# Corgi vs. Shepherd



## aubie (Dec 22, 2008)

Anna's cousin, Lola (my sis's corgi), came down this weekend. Of course, since Lola is older she's soooo Alpha and looks soooo vicious!









It's real funny to see them herd/chase each other as well...they both slept like rocks that night.

Lola...the Alpha with the squeaky fish prize!










The fight for the squeaky fish begins....










Lola triple dog daring Anna..




























Circling...










Wow! Attack corgi/piggy!!! Watch out vicious Shepherd!! 










Winner: Lola!


----------



## JerzeyGSD (Jun 26, 2008)

Haha. The tug-of-war pictures are cute.


----------



## Rügen (Mar 19, 2008)

I love Corgis! She's really cute. Aren't all female corgis automaticly given the status of Alpha!?!?

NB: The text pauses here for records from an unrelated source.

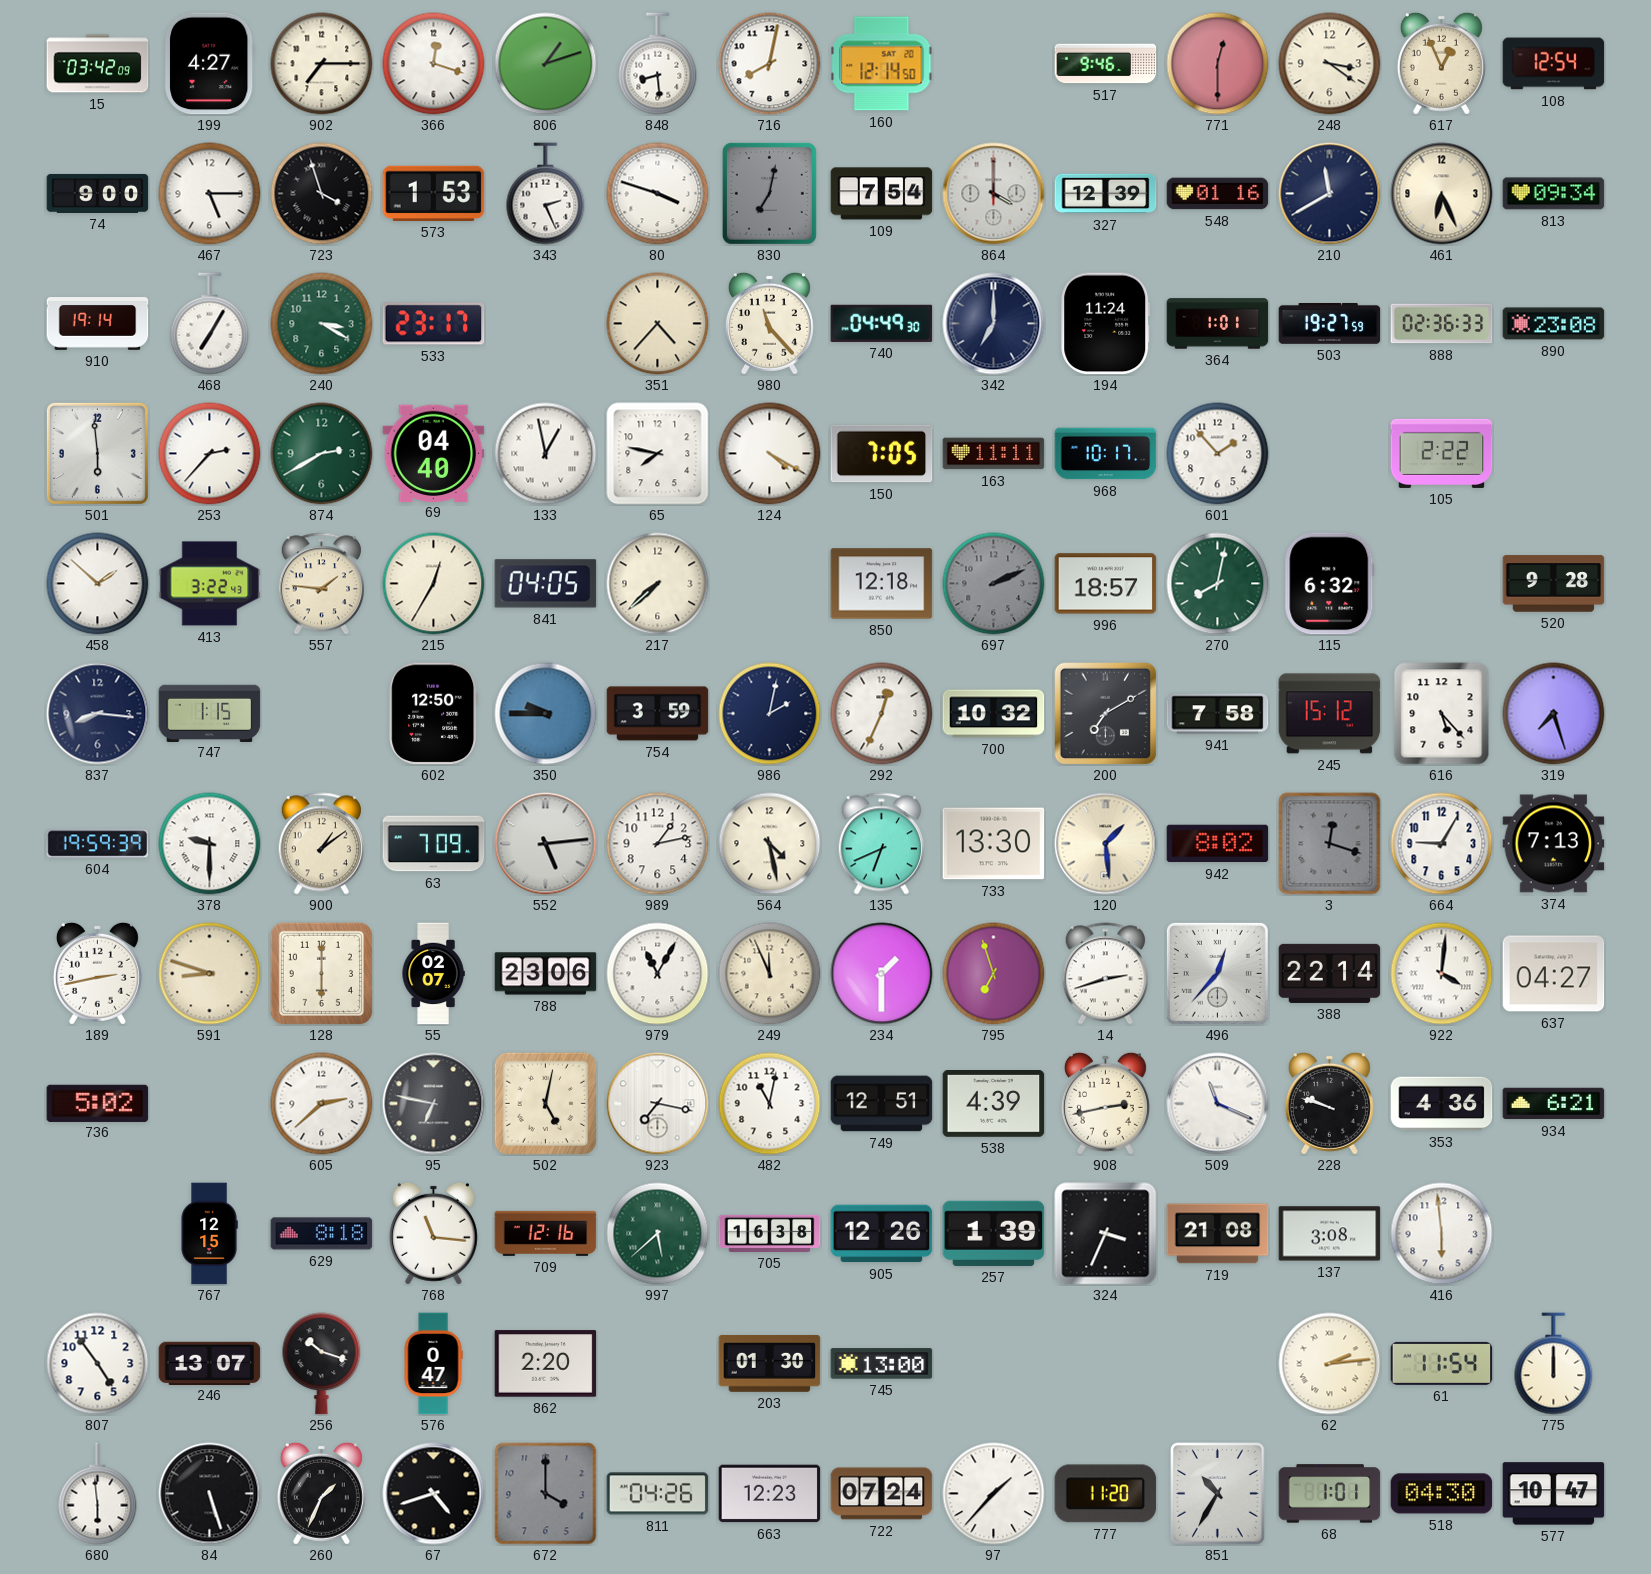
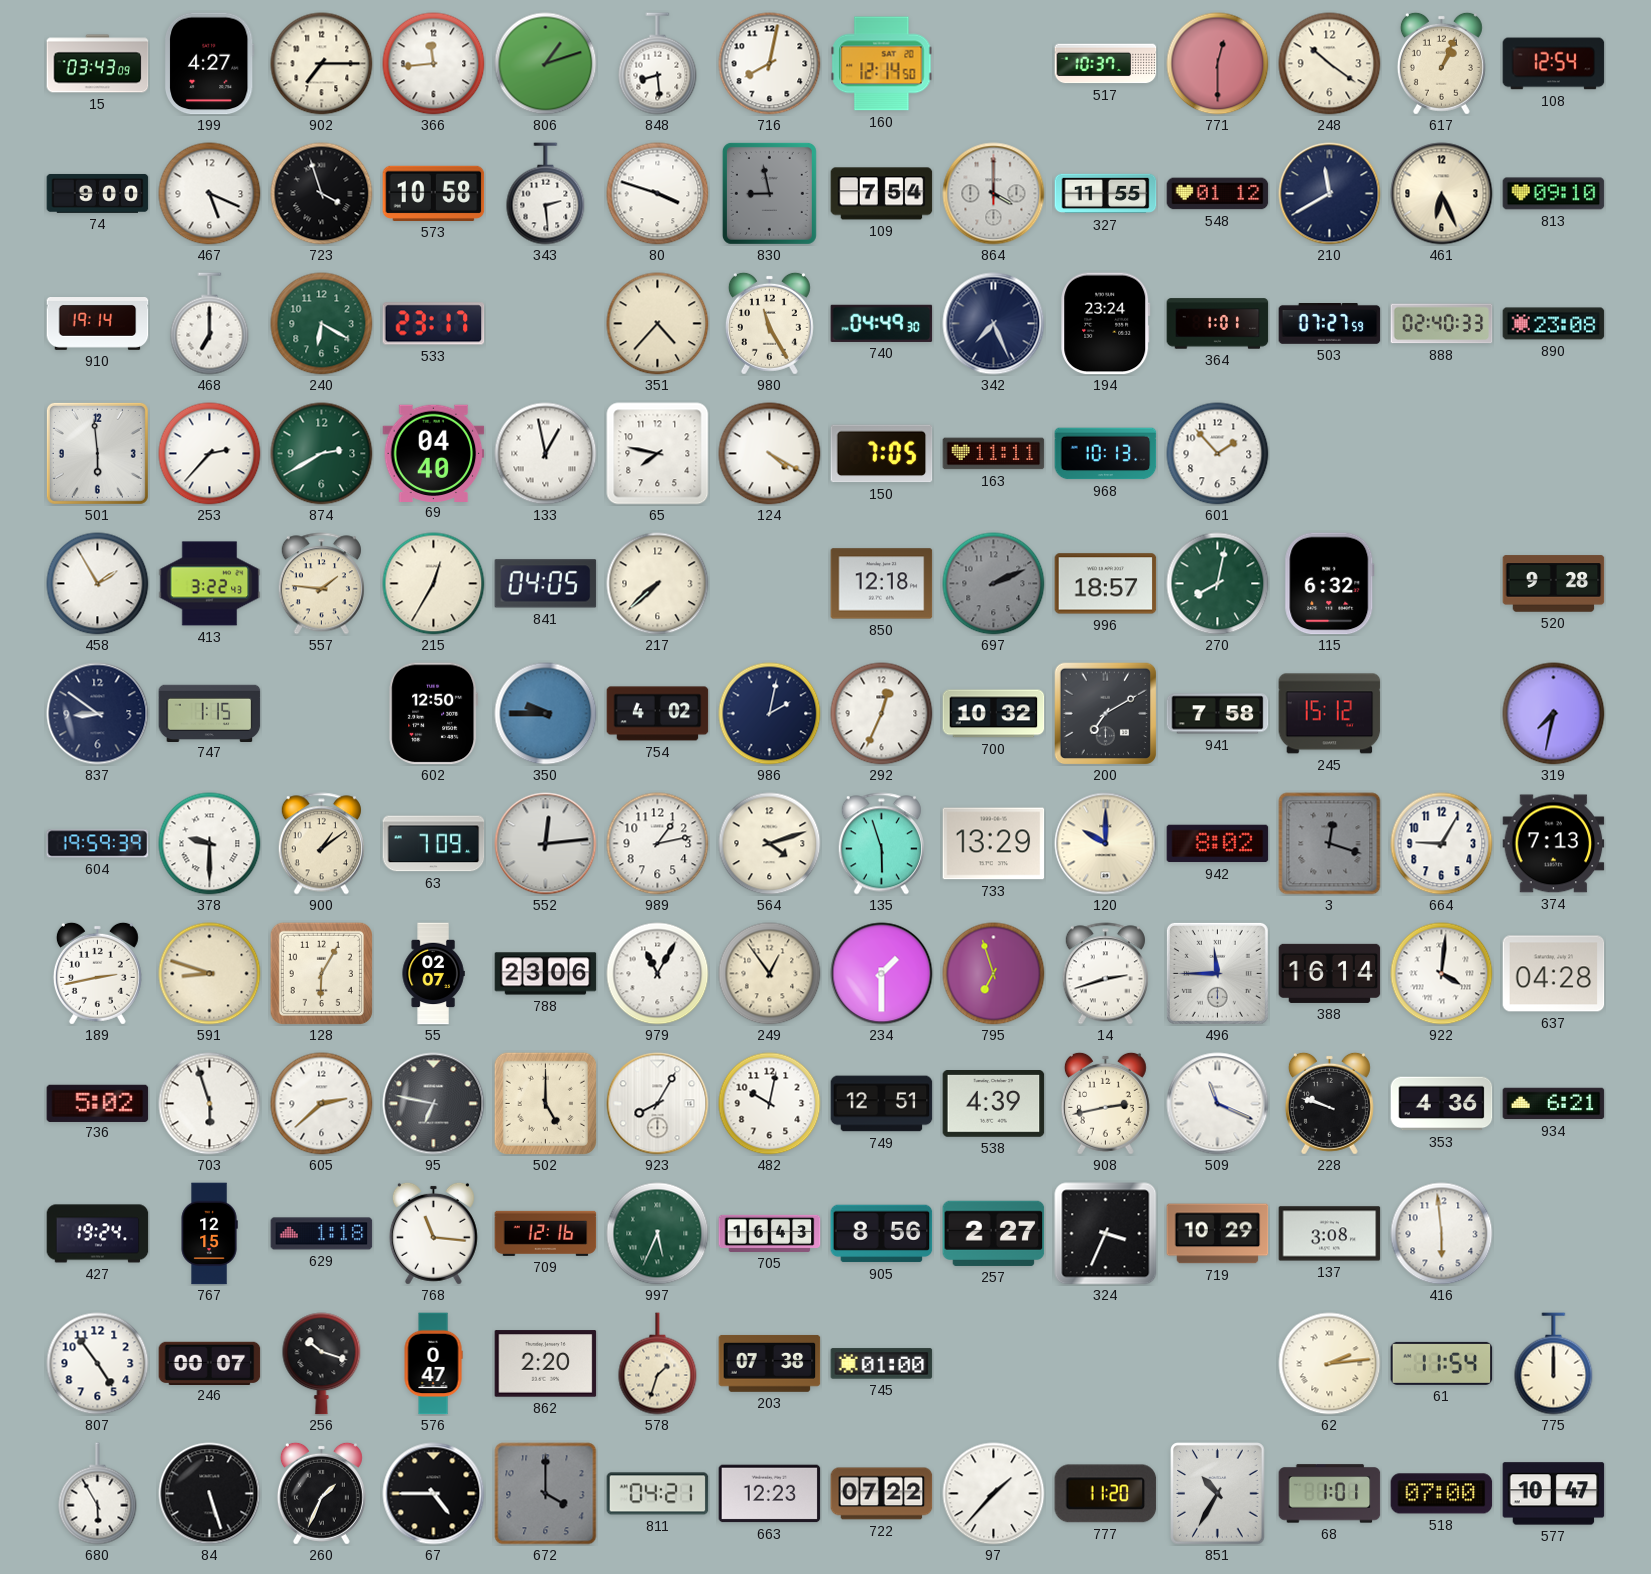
15: 03:42 -> 03:43
366: 12:18 -> 11:44
517: 9:46 -> 10:37
248: 3:21 -> 10:21
617: 12:56 -> 1:04
467: 5:15 -> 5:19
573: 1:53 -> 10:58
343: 2:26 -> 2:29
830: 7:02 -> 8:58
327: 12:39 -> 11:55
548: 01:16 -> 01:12
813: 09:34 -> 09:10
468: 7:05 -> 7:00
240: 3:20 -> 6:20
980: 11:23 -> 11:25
342: 7:00 -> 7:26
194: 11:24 -> 23:24
503: 19:27 -> 07:27
888: 02:36 -> 02:40
968: 10:17 -> 10:13
105: 2:22 -> none
458: 1:52 -> 1:55
837: 8:16 -> 8:51
754: 3:59 -> 4:02
616: 5:23 -> none
319: 7:27 -> 7:32
552: 5:14 -> 12:14
564: 4:28 -> 4:12
135: 6:41 -> 5:57
733: 13:30 -> 13:29
120: 1:29 -> 10:00
128: 6:00 -> 6:05
249: 11:56 -> 12:54
496: 12:37 -> 11:45
388: 22:14 -> 16:14
637: 04:27 -> 04:28
703: none -> 5:57
502: 5:02 -> 5:00
923: 7:17 -> 8:05
482: 11:02 -> 10:02
427: none -> 19:24
629: 8:18 -> 1:18
997: 5:38 -> 5:34
705: 16:38 -> 16:43
905: 12:26 -> 8:56
257: 1:39 -> 2:27
719: 21:08 -> 10:29
246: 13:07 -> 00:07
578: none -> 1:33
203: 01:30 -> 07:38
745: 13:00 -> 01:00
680: 5:59 -> 5:55
67: 4:42 -> 4:45
811: 04:26 -> 04:21
722: 07:24 -> 07:22
518: 04:30 -> 07:00
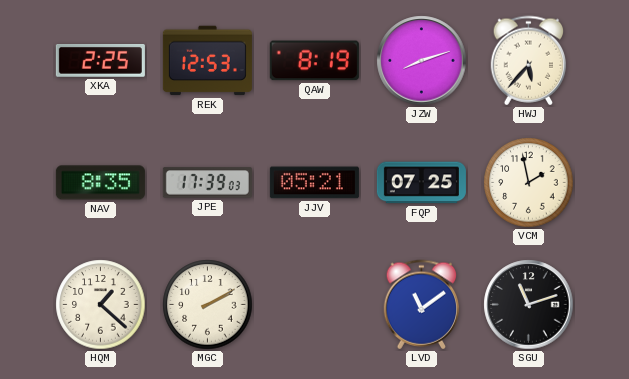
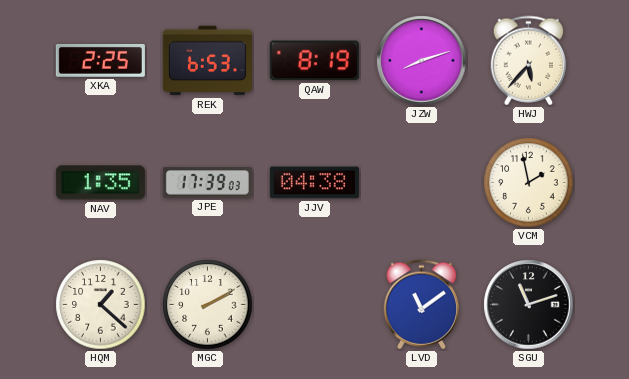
REK: 12:53 -> 6:53
NAV: 8:35 -> 1:35
JJV: 05:21 -> 04:38
FQP: 07:25 -> none
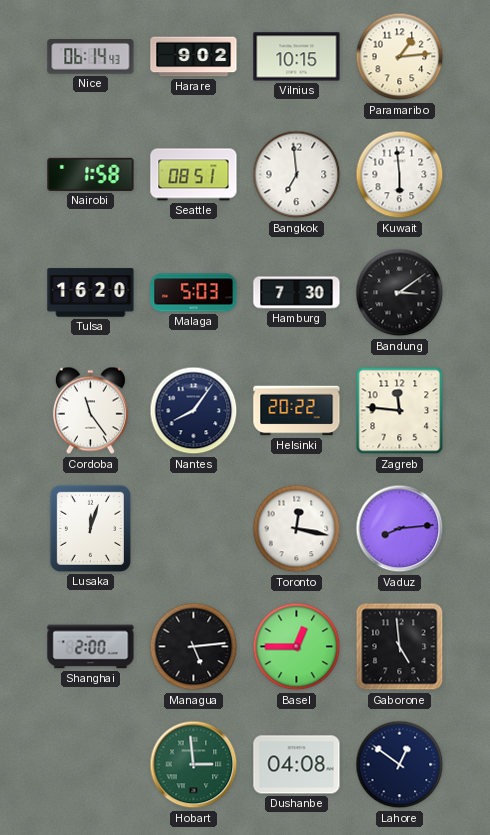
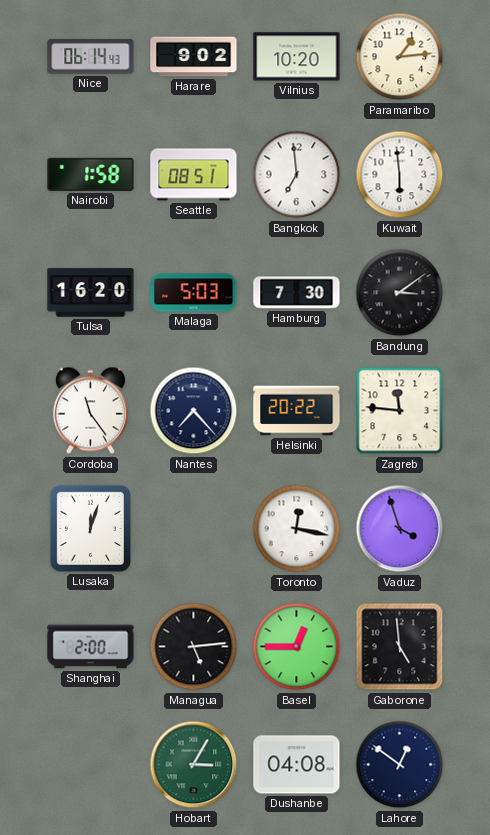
Vilnius: 10:15 -> 10:20
Nantes: 8:06 -> 7:23
Vaduz: 8:14 -> 3:57
Hobart: 2:59 -> 3:05
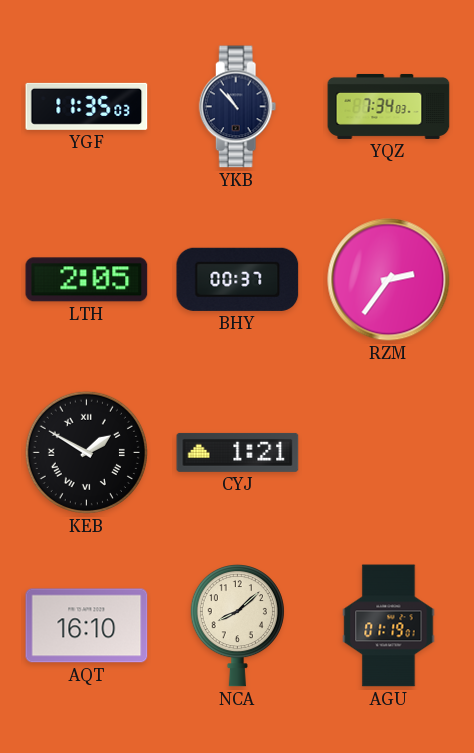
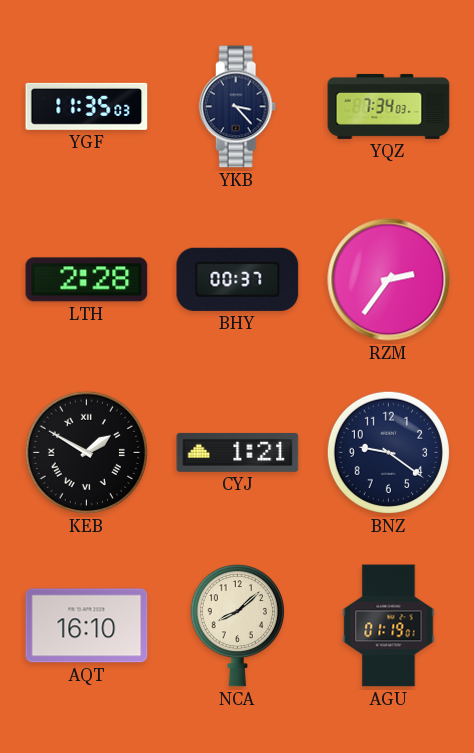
YKB: 10:53 -> 3:23
LTH: 2:05 -> 2:28
BNZ: none -> 9:21
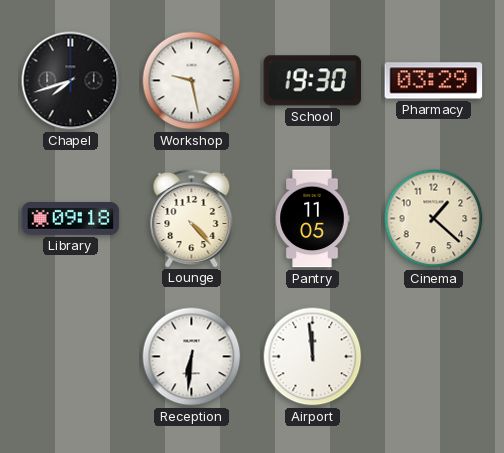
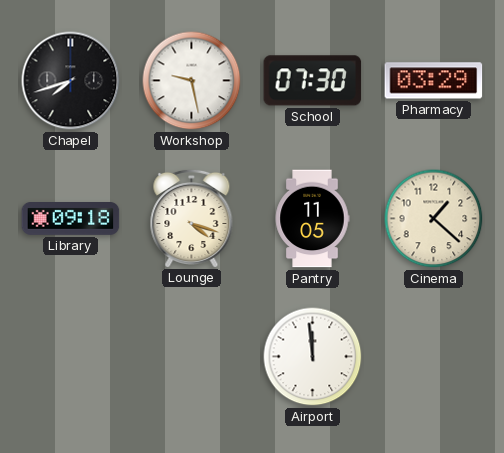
School: 19:30 -> 07:30
Lounge: 4:23 -> 4:18
Reception: 6:31 -> none
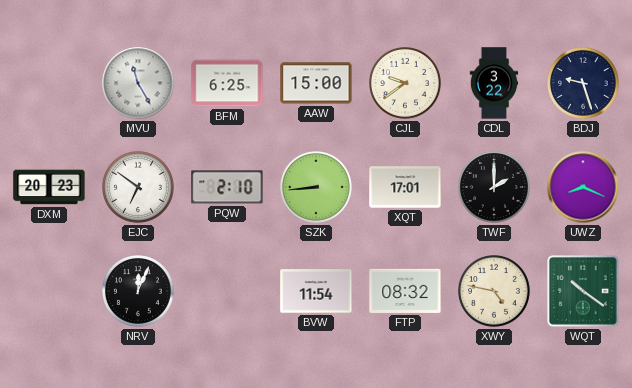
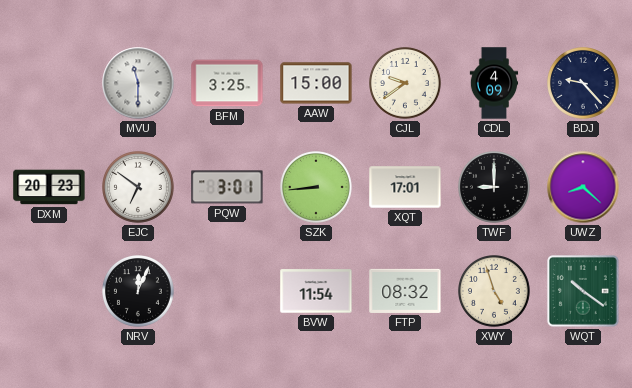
MVU: 11:25 -> 11:30
BFM: 6:25 -> 3:25
CDL: 3:22 -> 4:09
BDJ: 9:27 -> 9:23
PQW: 2:10 -> 3:01
TWF: 2:00 -> 9:00
UWZ: 8:19 -> 8:22
XWY: 4:47 -> 4:57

Anna's just beautiful- it looks like she played very well with her cousin


----------



## kaylesraven (Jul 2, 2008)

ahhh...corgi's are so cute!! And Anna is stunning!


----------



## JasperLoki (Sep 25, 2005)

Corgi's are second to none.

I work at a dog kennel, boy they can hold their own.

Personality like a GSD.

Great pics


----------



## aubie (Dec 22, 2008)

Yeah it helps that she has the street cred of a GSD cousin and a brother who's a pittie!! Lola's tougher than BOTH of them!!


----------



## littledmc17 (Apr 9, 2008)

those were awesome!!


----------



## JasperLoki (Sep 25, 2005)

Too bad there aren't any poles with ice with the "triple dog dare" being related


----------



## Kayos and Havoc (Oct 17, 2002)

What cute pics! I love Corgi's!


----------



## Metalsmith (Mar 25, 2009)

Great pics! It's clear who's in charge here. 
Corgis are one of my favorite breeds.


----------



## geokon_2000 (Jan 25, 2005)

Love the pics! Corgi's are just sawed off shepherds aren't they?


----------



## Deejays_Owner (Oct 5, 2005)

Love, Pembroke Welsh Corgi, *GSD with little legs!!*
As a kid my parents started out as Pembroke breeders than got into GSD also.
Our Corgi bitch was out of the Queen Elizabeth kennel, and was the Alpha hands down. 
It's not just the age


----------



## fuzzmom (Jul 13, 2004)

Oooooooooooooooo...my 2 favorite breeds together!! Female Corgis tend to be very bossy and yes it goes without saying they tend to always be alphas over the males. Just don't tell my boys that.


----------



## aubie (Dec 22, 2008)

lol...yes, Lola is pure female corgi. She likes to hang with "big dogs" and is attracted to GSD's, Rotts, Dobes and the like. She hates little fuzzy terriers but loves Pits. 

It's hilarious to see her bossing the "aggressive" GSD and Pit around the yard. My mom's Sheltie doesn't stand a chance!


----------